When the natural philosopher Robert Hooke failed in the late seventeenth century to explain the flight of birds and insects after years of research, he conceived a remarkable, if unsuccessful experiment: he imitated the sounds of flight using a spectacular machine, in order to understand by means of sound the complex rhythm of movement that escaped visual observation. In short, sound was considered to provide critical information to the study of nature where the visual and optical devices (telescope, microscope etc.) seemed to be far less helpful. During the eighteenth and nineteenth centuries, sound was used more effectively to determine critical physical constants, like the speed of sound through gases (including air), liquids, and solids. Indeed, sound became an assay to test the physical purity of a number of metals. Sound vibrations served to verify physical laws, such as Laplace’s law, or the relationship between the change in density to the change in pressure of a sound wave. Physicists like Wilhelm Eduard Weber and Hermann von Helmholtz also used musical instruments, such as the organ reed pipe and the piano as scientific instruments. What emerges diachronically between these developments is the trace of a strategy that shall be considered more precisely within the frame of the summer school – namely the production of sound and the introduction of auditory apparatus, instruments and machines as alternate means of investigation.

The summer school is dedicated, on the one hand, to these strategies of auditory-medial knowledge production, which foster the generation of new modes of listening and leave their signature in the production and representation of knowledge by virtue of their specific mediality. On the other hand, the summer school will focus on the history of the order of sound: participants are invited to examine historical modes of sound identification and analysis, transduction and classification, the emergence of sound archives, and digital modes of audio tagging. We shall investigate how sound shaped scientific theories and ways of categorization.

A principle interest of the summer school lays in the role that mechanical, electroacoustic and digital media play in the history of knowledge and science:

  • Where do auditory media circulate between cultural or artistic praxis, neighboring scientific contexts and daily life?
  • To what extent do these media require and create their own techniques and strategies, new scientific disciplines, art forms or professions?
  • How are auditory media inventions related to local knowledge and site-specific material cultures, and how did they generate new modes of listening, investigation, archiving and imagination?
  • Can contemporary sonification and audification be related to preliminary forms of aural experimentation, imitations or simulation in the sciences?
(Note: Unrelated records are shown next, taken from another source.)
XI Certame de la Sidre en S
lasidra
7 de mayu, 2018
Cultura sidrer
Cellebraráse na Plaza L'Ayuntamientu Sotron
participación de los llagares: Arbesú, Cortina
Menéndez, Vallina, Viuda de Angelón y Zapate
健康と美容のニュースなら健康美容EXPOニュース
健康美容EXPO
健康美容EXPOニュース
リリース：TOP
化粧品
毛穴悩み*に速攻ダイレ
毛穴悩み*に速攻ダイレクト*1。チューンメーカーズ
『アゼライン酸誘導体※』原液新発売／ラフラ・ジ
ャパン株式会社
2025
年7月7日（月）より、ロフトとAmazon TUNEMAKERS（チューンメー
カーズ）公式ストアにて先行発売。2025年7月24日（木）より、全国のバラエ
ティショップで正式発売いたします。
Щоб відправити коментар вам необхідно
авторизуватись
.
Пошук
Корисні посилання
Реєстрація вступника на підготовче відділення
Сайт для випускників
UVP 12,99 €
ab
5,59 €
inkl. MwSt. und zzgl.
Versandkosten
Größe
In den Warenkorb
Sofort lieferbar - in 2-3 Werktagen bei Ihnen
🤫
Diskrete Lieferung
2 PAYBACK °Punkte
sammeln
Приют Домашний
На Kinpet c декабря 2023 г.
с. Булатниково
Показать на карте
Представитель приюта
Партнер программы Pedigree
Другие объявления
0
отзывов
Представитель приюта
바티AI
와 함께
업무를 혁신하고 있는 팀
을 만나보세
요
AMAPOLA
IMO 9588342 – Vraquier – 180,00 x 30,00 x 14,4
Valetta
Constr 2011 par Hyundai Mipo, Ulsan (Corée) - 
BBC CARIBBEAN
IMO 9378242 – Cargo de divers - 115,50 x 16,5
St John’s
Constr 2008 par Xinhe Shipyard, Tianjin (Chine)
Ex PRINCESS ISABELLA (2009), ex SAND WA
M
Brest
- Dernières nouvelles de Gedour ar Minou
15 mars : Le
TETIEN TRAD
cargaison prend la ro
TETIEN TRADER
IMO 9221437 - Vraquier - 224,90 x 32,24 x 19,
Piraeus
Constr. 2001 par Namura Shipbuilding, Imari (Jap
We welcome contributions that respond to such questions from the perspectives of the History and Philosophy of Science, Science and Technology Studies, Cultural Studies, Archival Studies, Musicology, Media Studies, Art History, Theatre and Performance Studies, Literary Studies, Audio engineering, Architectural acoustics and Urban Studies.



The program will include morning workshops (for up to 20 graduate students) on the above themes, taught by the organizers (Birdsall, Jackson, Mills and Tkaczyk) and invited scholars. Additional sessions will feature keynote lectures (keynotes winter school: Jonathan Sterne (McGill University, Montreal), Lisa Gitelman (New York University), keynotes summer school: Emily Thompson (Princeton University), Karin Bijsterveld (University of Maastricht). Concerts and performances will be scheduled in the evenings. The week will include the presentation of student project proposals (one morning session) and an artistic workshop.